В этой статье мы не рассматриваем различия между результатами лечения в наших двух странах, но зато рассматриваем использование больниц интенсивной терапии – крупнейший отдельно взятый фактор расходов здравоохранения в обеих странах. Мы проводим сравнение по трем параметрам использования стационаров: госпитализации, время пребывания и группы пациентов с различными диагнозами; измерение параметров происходит с помощью методов, относящихся к клинико-диагностическим группам (КДГ) американской программы Medicare. Анализ ограничивается помощью, оказываемой пожилым людям старше 65 лет поскольку они пользуются всеобщей страховкой в обеих странах. Таким образом, мы можем отнести различия в использовании на счет других факторов, не являющихся страховкой, и сможем подсчитать уровень использования для определенного количества населения. Хотя наш анализ не сравнивает расходы на здравоохранение в двух странах, он все же делает первый шаг для лучшего понимания факторов, которые являются причиной различий. 

Использование стационаров в США и Канаде
Мы сравниваем использование в двух канадских провинциях в целом с Соединенными Штатами и с двумя отдельными штатами, географически близкими к Канаде. Мы выбрали две провинции из-за доступности данных. В них проживает 40% населения Канады, к тому же результаты в двух провинциях похожи, а значит наши выводы выдерживают сравнение между Канадой и США как целыми странами.

Источники данных и цифры.


Данные по США представлены из взятых на выбор 20% всех требований по оплате к программе Medicare за календарный 1981 г. и финансовые 1984/1985 гг. Из этих данных мы исключили требования из четырех штатов, у которых в то время были отказы от системы предварительной оплаты (СПО) – Мэрилэнд, Массачусетс, Нью-Джерси и Нью-Йорк. Таким образом, ссылки на Соединенные Штаты полностью имеют в виду только 46 штатов. Мы также не принимали в расчет требования из Пуэрто-Рико и Виргинских островов, хотя их данные не имели бы большого значения, поскольку они очень маленькие. Данные на людей моложе 65 лет также не вошли в анализ. 
С канадской стороны данные поступили из 100% количества требований из Онтарио и Манитобы. Хотя мы проводим сравнение обеих провинций с Соединенными Штатами в целом, мы в то же время сравниваем Онтарио с Мичиганом и Огайо, а Манитобу с Северной Дакотой и Монтаной. Примеры из каждого двуштатного района составляют примерно половину в сравниваемых провинциях. 
Типы поставщиков медицинских услуг (учреждения и частные лица) и группы пациентов с различными диагнозами (смешанные случаи).
Целью нашего анализа являлось сравнение использования стационарных услуг интенсивной терапии в двух странах. Различия начинаются уже с определения учреждений и отделений. Чтобы сделать сравнение более или менее похожих случаев, мы исключили примеры в отделениях и больницах реабилитации и долгосрочного лечения. Нами были использованы следующие методы определения использования коек интенсивной терапии. 

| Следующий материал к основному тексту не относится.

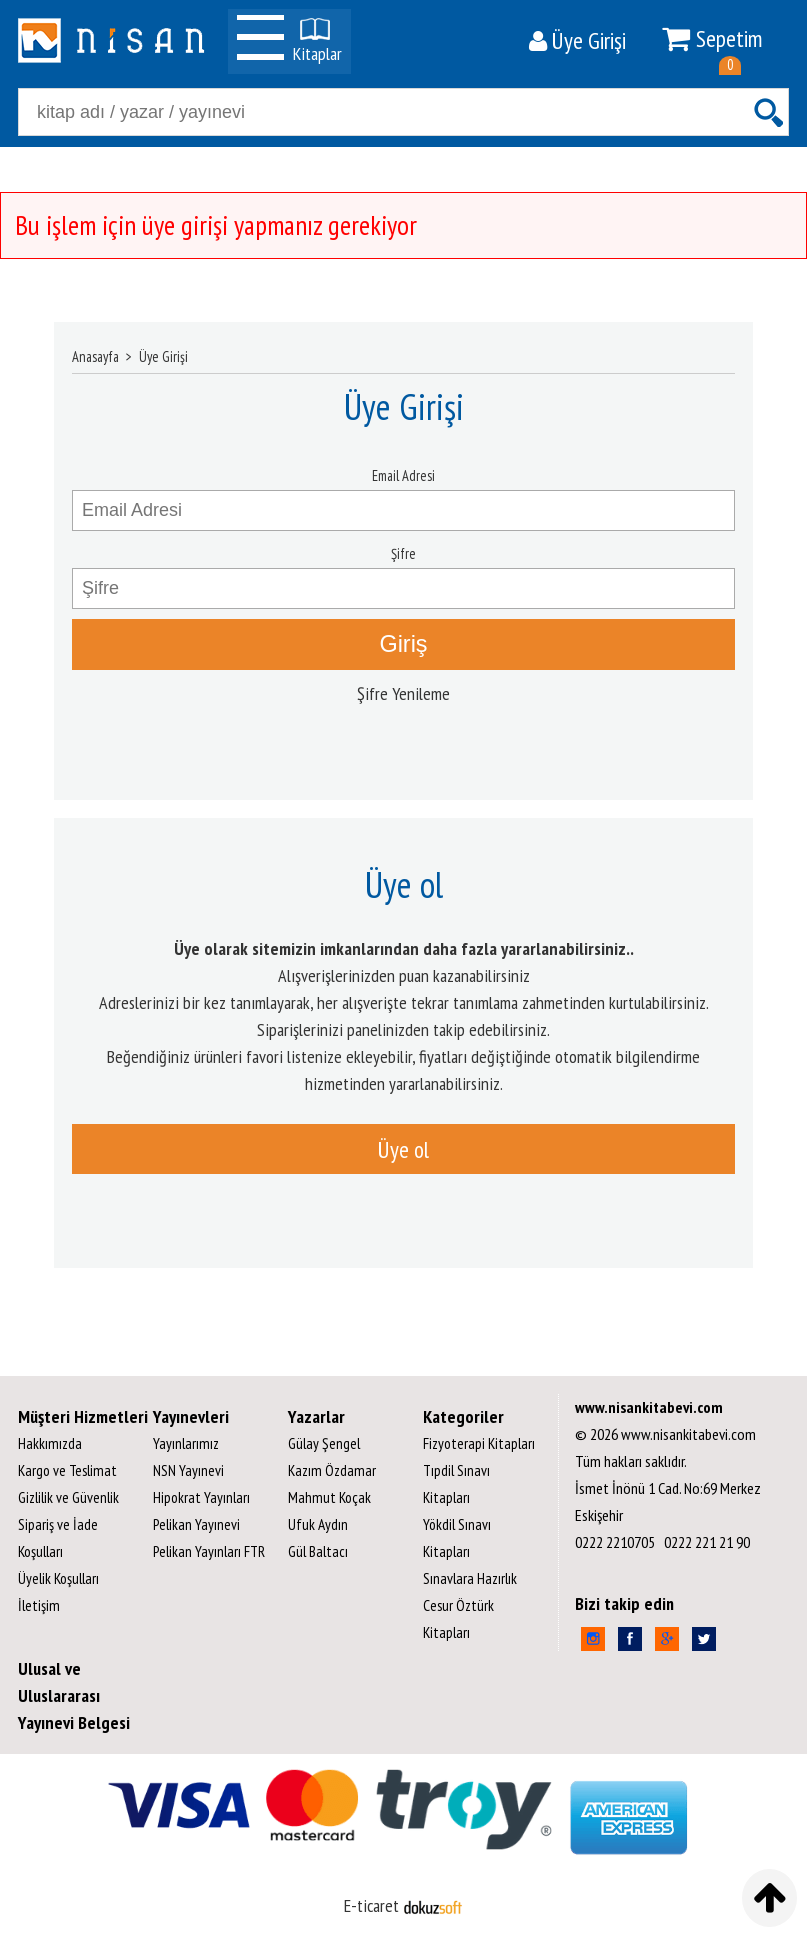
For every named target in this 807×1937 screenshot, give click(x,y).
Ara (768, 112)
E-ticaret (371, 1905)
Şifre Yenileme (403, 693)
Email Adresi (403, 475)
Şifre (403, 553)
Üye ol (403, 1149)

В Онтарио каждая часть данных, посвященная выписке, содержит переменную, которая определяет учреждение, из которого был выписан больной. У каждого учреждения есть свой собственный отличительный признак. Отделения реабилитации и долгосрочного лечения при стационарах интенсивной терапии имеют свои отличия, не похожие на код, присвоенный отделению интенсивной терапии больницы. Перевод из интенсивного отделения в отделение реабилитации или отделение долгосрочного лечения сопровождается выписным документом. Выписка включалась в наш анализ только, если она была сделана в учреждении интенсивной терапии с личным кодом. Выписки из отделений интенсивной психиатрической терапии также вошли в анализ. 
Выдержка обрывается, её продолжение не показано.